There is some wicked economic mojo going on out there -
The yield on 10-year Greek bonds blasted upwards by over 40 basis points to 7.15pc in a day of wild trading. Spreads over German Bunds reached almost four percentage points, by far the highest since Greece joined the euro, and close to levels that risk a self-feeding spiral. Contagion hit Portuguese, Spanish, Irish, and Italian bonds.And in the U.K. -
Hans Redeker, currency chief at BNP Paribas, said Greece will face "great trouble" if it has to pay 7pc rates for long. Athens must raise €53bn this year, mostly in the first half. It has a been relying on cheap short-term debt to fund the budget deficit of 13pc of GDP, but this raises "roll-over risk".
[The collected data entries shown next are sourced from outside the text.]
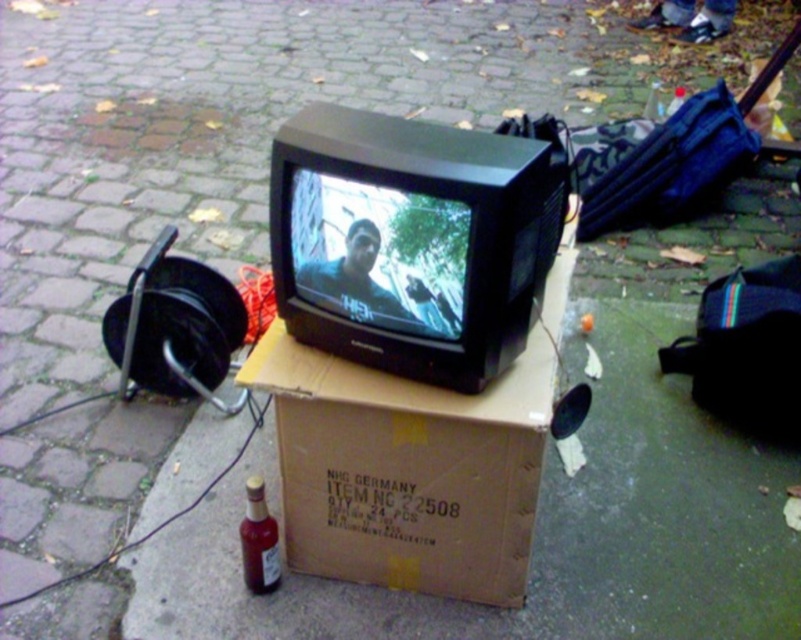 Which is below, brown cardboard box at center or translucent amber glass bottle at lower left?

translucent amber glass bottle at lower left is below.

At what (x,y) coordinates should I click in order to perform the action: click on brown cardboard box at center. Please return your answer as a coordinate pair (x, y). The image size is (801, 640). Looking at the image, I should click on (411, 465).

Image resolution: width=801 pixels, height=640 pixels. I want to click on brown cardboard box at center, so click(x=411, y=465). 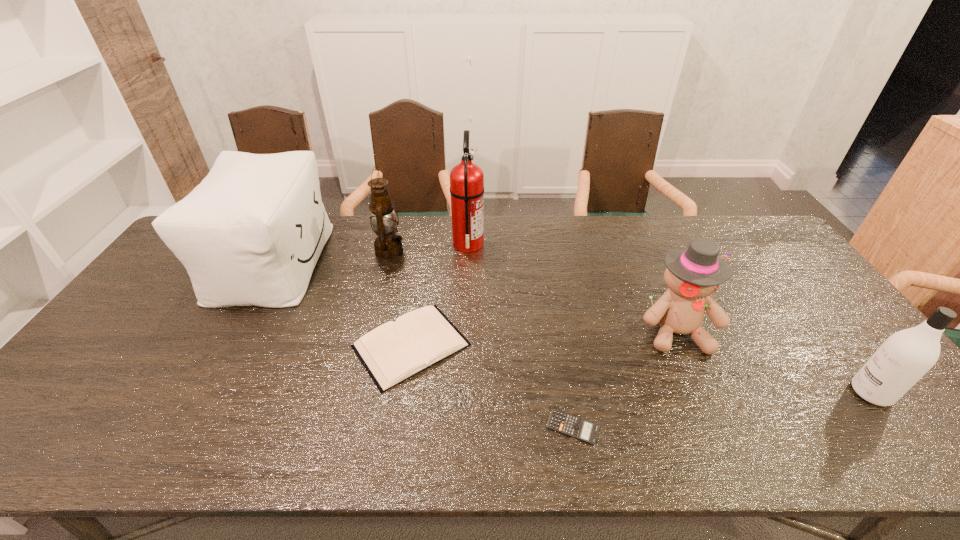 The height and width of the screenshot is (540, 960). What are the coordinates of `free spot located 0.090m on the back of the oil lamp` in the screenshot? It's located at (396, 225).

The width and height of the screenshot is (960, 540). Identify the location of free region located on the front-facing side of the second object from right to left. (715, 420).

The width and height of the screenshot is (960, 540). In order to click on free space located 0.230m on the front-facing side of the rightmost object in this screenshot , I will do pos(757,393).

Where is `blank space located on the front-facing side of the rightmost object`? Image resolution: width=960 pixels, height=540 pixels. blank space located on the front-facing side of the rightmost object is located at coordinates (724, 393).

Locate an element on the screen. The width and height of the screenshot is (960, 540). free space located 0.340m on the front-facing side of the rightmost object is located at coordinates (711, 393).

I want to click on free space located 0.150m on the front of the second shortest object, so click(395, 453).

Locate an element on the screen. vacant space located on the back of the third object from right to left is located at coordinates (566, 392).

Where is `fire extinguisher that is at the far edge`? fire extinguisher that is at the far edge is located at coordinates (466, 179).

You are a GUI agent. You are given a task and a screenshot of the screen. Output one action in this format:
    pyautogui.click(x=<x>, y=<y>)
    Task: Click on the cushion that is at the far edge
    Image resolution: width=960 pixels, height=540 pixels.
    Given the screenshot: What is the action you would take?
    (250, 234)

Identify the location of oil lamp present at the far edge. The width and height of the screenshot is (960, 540). click(x=388, y=246).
The collapse in the value of the pound has left a £1.3billion black hole in Britain’s defence budget, MPs have been warned.In California -
State Controller John Chiang issued a stern warning Friday about California's cash reserves, telling legislative leaders and Gov. Arnold Schwarzenegger they must act on nearly $9 billion in budget cuts the governor is seeking by March — or the state will run out of cash to pay its bills.Darn those financial dudes, always wrecking a gubanahs good time! On a tangential note, Schwarzanegger has decreed - If we spend lots of mon-ey in kaleehfornyah we will have more, so I have ordered a million pizzas for everyone to stimulate kaleehfornyah.
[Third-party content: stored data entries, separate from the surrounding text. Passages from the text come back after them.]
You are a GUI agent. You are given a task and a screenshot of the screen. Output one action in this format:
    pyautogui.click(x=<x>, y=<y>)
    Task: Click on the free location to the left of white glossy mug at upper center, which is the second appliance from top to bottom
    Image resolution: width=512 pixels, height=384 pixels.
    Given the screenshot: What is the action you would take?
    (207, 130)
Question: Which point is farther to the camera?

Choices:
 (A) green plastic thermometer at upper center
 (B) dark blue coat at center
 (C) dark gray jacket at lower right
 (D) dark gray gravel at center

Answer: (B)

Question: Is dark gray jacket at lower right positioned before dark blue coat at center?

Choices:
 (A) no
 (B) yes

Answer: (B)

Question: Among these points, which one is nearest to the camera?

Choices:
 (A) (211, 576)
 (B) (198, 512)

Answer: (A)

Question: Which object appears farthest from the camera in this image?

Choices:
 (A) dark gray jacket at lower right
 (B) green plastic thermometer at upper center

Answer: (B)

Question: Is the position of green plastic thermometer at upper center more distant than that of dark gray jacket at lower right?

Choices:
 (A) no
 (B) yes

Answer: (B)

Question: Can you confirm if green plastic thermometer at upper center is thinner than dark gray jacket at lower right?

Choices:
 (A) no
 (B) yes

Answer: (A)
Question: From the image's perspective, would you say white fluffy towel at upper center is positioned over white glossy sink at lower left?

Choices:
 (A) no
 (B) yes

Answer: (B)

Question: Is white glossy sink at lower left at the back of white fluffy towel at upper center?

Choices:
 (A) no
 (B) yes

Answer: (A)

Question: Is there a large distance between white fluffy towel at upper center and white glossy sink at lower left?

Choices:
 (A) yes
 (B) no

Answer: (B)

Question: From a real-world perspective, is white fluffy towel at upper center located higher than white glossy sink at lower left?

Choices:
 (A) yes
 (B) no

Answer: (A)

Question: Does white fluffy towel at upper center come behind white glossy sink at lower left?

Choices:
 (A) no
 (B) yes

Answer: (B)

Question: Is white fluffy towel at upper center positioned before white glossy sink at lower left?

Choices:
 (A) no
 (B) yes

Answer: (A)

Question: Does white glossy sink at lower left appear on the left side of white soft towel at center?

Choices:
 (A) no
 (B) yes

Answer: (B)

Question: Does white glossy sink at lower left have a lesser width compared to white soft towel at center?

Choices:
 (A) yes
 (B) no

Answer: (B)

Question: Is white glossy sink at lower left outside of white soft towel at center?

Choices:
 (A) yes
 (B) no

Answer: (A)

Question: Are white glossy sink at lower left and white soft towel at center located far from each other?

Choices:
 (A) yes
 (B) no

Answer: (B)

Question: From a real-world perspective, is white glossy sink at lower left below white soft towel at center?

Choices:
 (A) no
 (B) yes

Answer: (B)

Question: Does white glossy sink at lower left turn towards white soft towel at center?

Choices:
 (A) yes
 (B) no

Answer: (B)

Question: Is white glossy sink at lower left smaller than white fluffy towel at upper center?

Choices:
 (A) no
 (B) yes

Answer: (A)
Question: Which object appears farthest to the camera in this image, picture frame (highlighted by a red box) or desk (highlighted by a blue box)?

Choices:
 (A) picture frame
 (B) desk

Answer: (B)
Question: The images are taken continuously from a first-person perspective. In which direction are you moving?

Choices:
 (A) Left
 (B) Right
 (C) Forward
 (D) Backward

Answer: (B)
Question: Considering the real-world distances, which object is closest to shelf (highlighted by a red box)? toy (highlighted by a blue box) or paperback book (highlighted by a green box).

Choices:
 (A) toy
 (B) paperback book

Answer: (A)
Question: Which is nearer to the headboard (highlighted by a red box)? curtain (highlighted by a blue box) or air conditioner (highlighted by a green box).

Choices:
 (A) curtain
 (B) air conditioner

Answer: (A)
...Chiang is calling for an additional $2 billion in cash-flow "solutions." Looking at previous cash crunches, that could mean some payments, like income tax refunds, would be delayed for a few weeks to keep the cushion intact.
The Real Effect
Considering the market is totally ignoring the 5.7% GDP growth increase, I think they are looking at two possibilities -
- The GDP numbers are transient and partially bogus for recovery concerns.
- The situation in Greece is FAR WORSE than the positive news warrants.